By using AWS re:Post, you agree to the AWS re:Post Terms of Use

How to handle when db schema is null on Glue using bookmark

0

Hello

I am using Glue Pyspark to handle ETL, but when I tried running script with bookmark, I found out that if one script handles more than one table and one of them doesn't have changes or updates, the whole script would fail, so, I tried the following but it doesn't work. I wonder what's wrong and if there are any other workarounds? Thanks a million.

import sys
from awsglue.transforms import *
from awsglue.utils import getResolvedOptions
from pyspark.context import SparkContext
from pyspark.sql.functions import regexp_replace, col, upper, initcap, row_number, udf, concat, date_format, coalesce, when, lit, get_json_object
from pyspark.sql.window import Window
from pyspark.sql.types import BooleanType, StringType, IntegerType
from awsglue.context import GlueContext
from awsglue.job import Job
from awsglue.dynamicframe import DynamicFrame, DynamicFrameReader
from pyspark.sql import DataFrame 

args = getResolvedOptions(
    sys.argv,
    [
        'env',
        'role',		 
        'curated_bucket',
        'dataset_folder',
        'JOB_NAME'       
    ])

sc = SparkContext.getOrCreate()
glueContext = GlueContext(sc)
spark = glueContext.spark_session
job = Job(glueContext)
job.init(args['JOB_NAME'], args)
dynamic_frame_reader = DynamicFrameReader(glueContext)

env = args['env']
role = args['role']						   
curated_bucket = args['curated_bucket']
dataset_folder = args['dataset_folder']

########################### Handle role employee ###############################################
# Read from the customers table in the glue data catalog using a dynamic frame
node_role_employee = glueContext.create_dynamic_frame_from_catalog(
    database=role,
    table_name="employee",
    transformation_ctx="node_role_employee",   
    additional_options={"jobBookmarkKeys":["id"], "jobBookmarkKeysSortOrder":"asc", "mergeSchema": "true"}
).toDF()
node_role_employee.count()
node_role_employee.schema
node_role_employee.head(1)

if node_role_employee.schema() is not null:
# # Filter the DataFrame based on the 'op' column
    w = Window.partitionBy("employeeId").orderBy(node_role_employee["transaction_seq"].desc())
    dyfroleEmployeeRow = node_role_employee.withColumn("rownum", row_number().over(w))
    dyfroleEmployeeFiltered= dyfroleEmployeeRow.filter((dyfroleEmployeeRow["rownum"] == 1) & (col("transaction_seq").isNotNull())).drop("rownum")
    dyfroleEmployeeDel = dyfroleEmployeeFiltered.filter(col("op") != "D")
    

	dyfJoinEmployeeConfigCoalesce = dyfroleEmployeeDel.coalesce(1)
	# Convert from Spark DataFrame to Glue DynamicFrame
	dyfJoinEmployeeConfigConvert = DynamicFrame.fromDF(dyfJoinEmployeeConfigCoalesce, glueContext, "convert")

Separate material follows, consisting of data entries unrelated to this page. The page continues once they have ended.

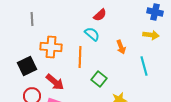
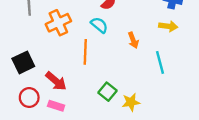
orange cross: (51, 47) -> (58, 23), moved, turned -30
green square: (99, 79) -> (107, 92), moved

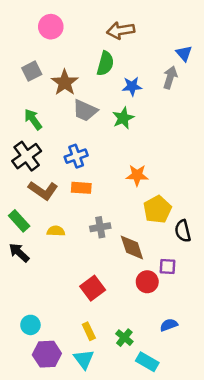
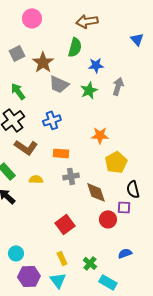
gray arrow: (170, 77) -> (118, 86), moved
orange rectangle: (81, 188) -> (61, 153), moved
black semicircle: (183, 231) -> (133, 189), moved

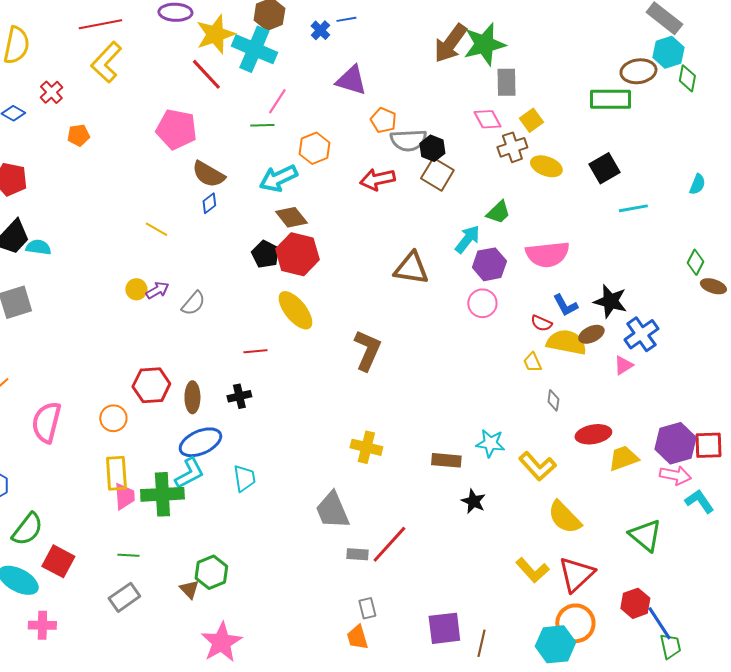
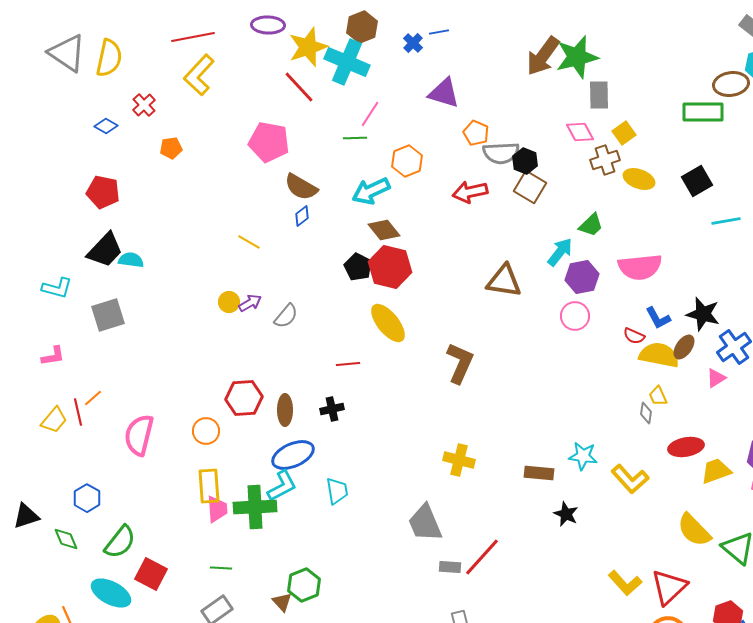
brown ellipse: (591, 334) -> (684, 347), turned -30
yellow trapezoid: (532, 362) -> (658, 396), moved
yellow semicircle: (564, 517) -> (694, 530), moved

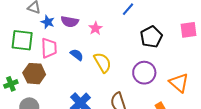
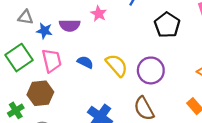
pink star: (95, 28) -> (99, 14), moved
green square: (22, 40) -> (19, 58), turned -30
purple circle: (144, 73) -> (151, 70), moved

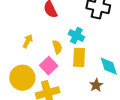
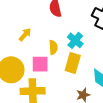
pink square: (49, 66) -> (40, 64), turned 30

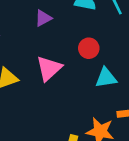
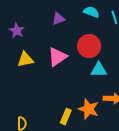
red circle: (89, 48) -> (89, 46), size x1.5

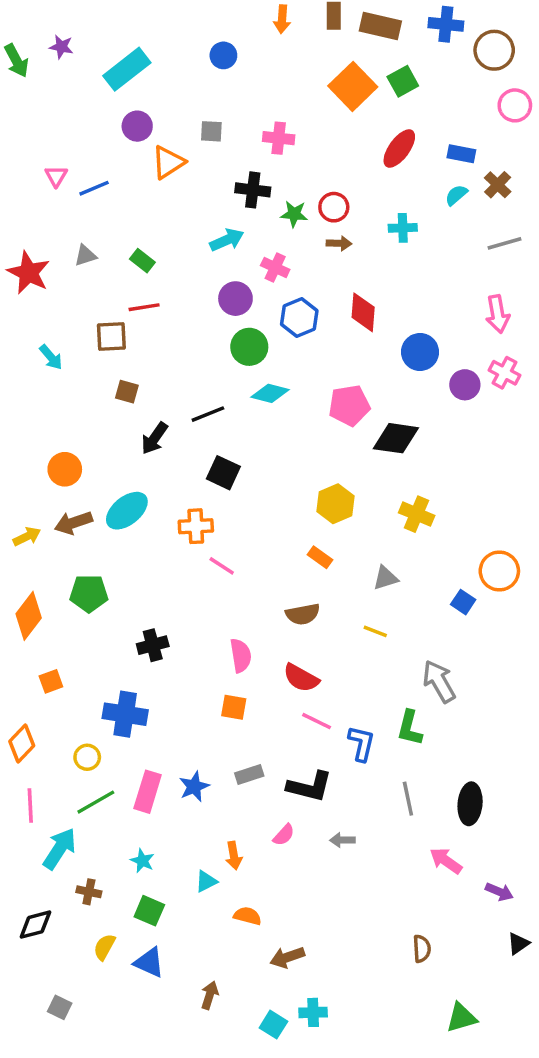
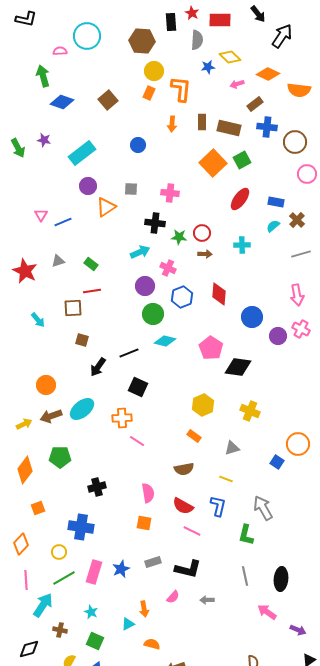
pink pentagon: (349, 405) -> (211, 348), turned -30
blue L-shape: (361, 743) -> (218, 506), moved

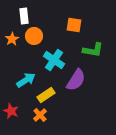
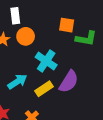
green L-shape: (93, 50) -> (86, 38), moved
yellow rectangle: (46, 95) -> (44, 89), moved

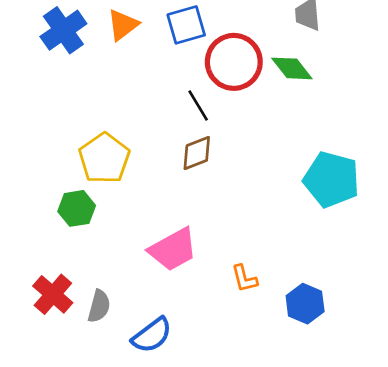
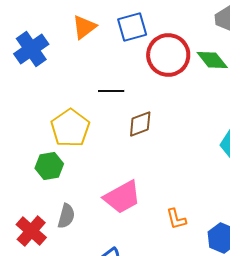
blue cross: (63, 30) -> (31, 49), moved
black line: (198, 105) -> (111, 91), moved, turned -60
gray semicircle: (99, 306) -> (66, 216), moved

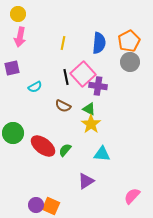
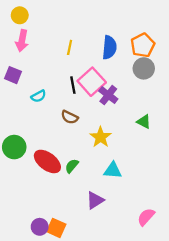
purple square: (12, 68) -> (13, 75), turned 35
purple cross: (98, 86) -> (108, 95), turned 30
green triangle: (89, 109) -> (144, 122), moved

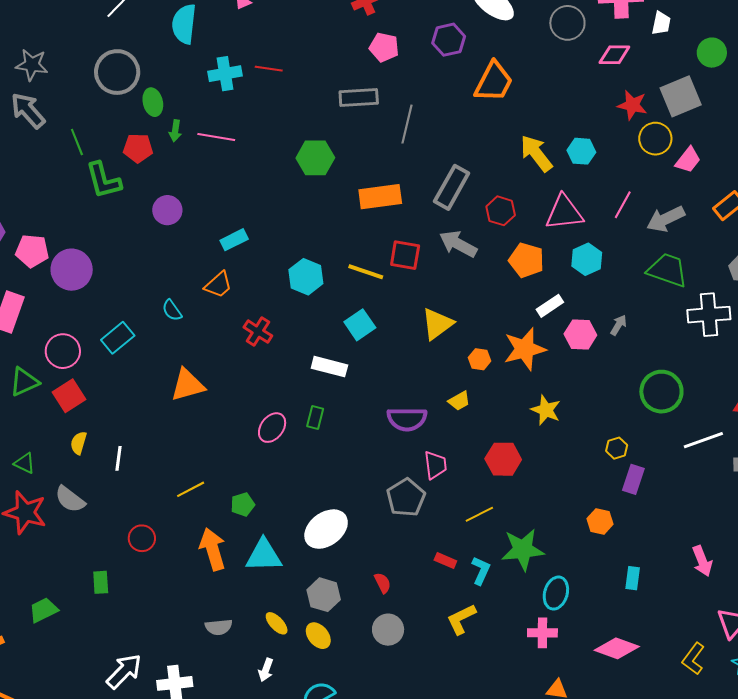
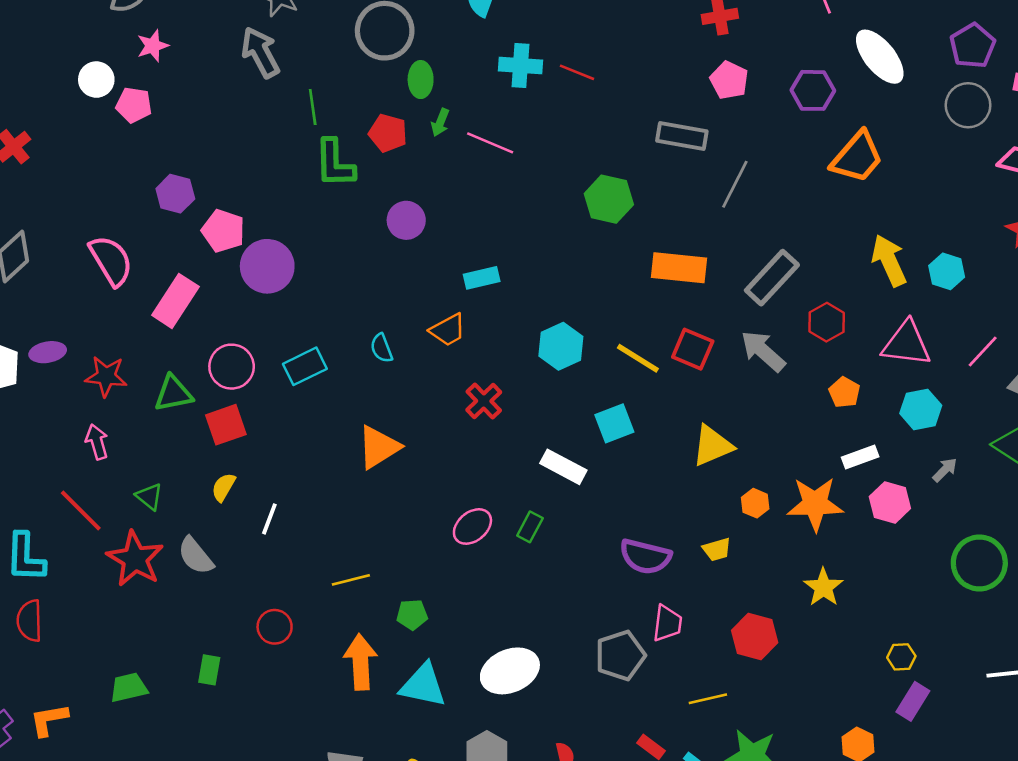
orange pentagon: (526, 260) -> (844, 392), size x0.7
gray arrow: (619, 325) -> (945, 470), moved
orange triangle: (188, 385) -> (379, 447), turned -30
green circle: (661, 392) -> (979, 563), moved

	# Write the data in the converted DynamicFrame to an S3 location
	glueContext.write_dynamic_frame.from_options(
		frame=dyfJoinEmployeeConfigConvert,
		connection_type="s3",
		connection_options={"path": f"s3://{curated_bucket}/{dataset_folder}/bookmark/employee/"},
		format="parquet",
		transformation_ctx="datasink1"
)
####################################################################################################
########################### Handle role isoagent ###############################################

# Read from the customers table in the glue data catalog using a dynamic frame
node_role_agent = glueContext.create_dynamic_frame_from_catalog(
    database=role,
    table_name="isoagent",
    transformation_ctx="node_role_agent",    
    additional_options={"jobBookmarkKeys":["id"], "jobBookmarkKeysSortOrder":"asc", "mergeSchema": "true"}
).toDF()
if node_role_employee.schema() is not null:

	w = Window.partitionBy("isoAgentId").orderBy(node_role_agent["transaction_seq"].desc())
	dyfroleIsoagentRow = node_role_agent.withColumn("rownum", row_number().over(w))
	dyfroleIsoagentFiltered= dyfroleIsoagentRow.filter((dyfroleIsoagentRow["rownum"] == 1) & (col("transaction_seq").isNotNull())).drop("rownum")
	dyfroleIsoagentDel = dyfroleIsoagentFiltered.filter(col("op") != "D")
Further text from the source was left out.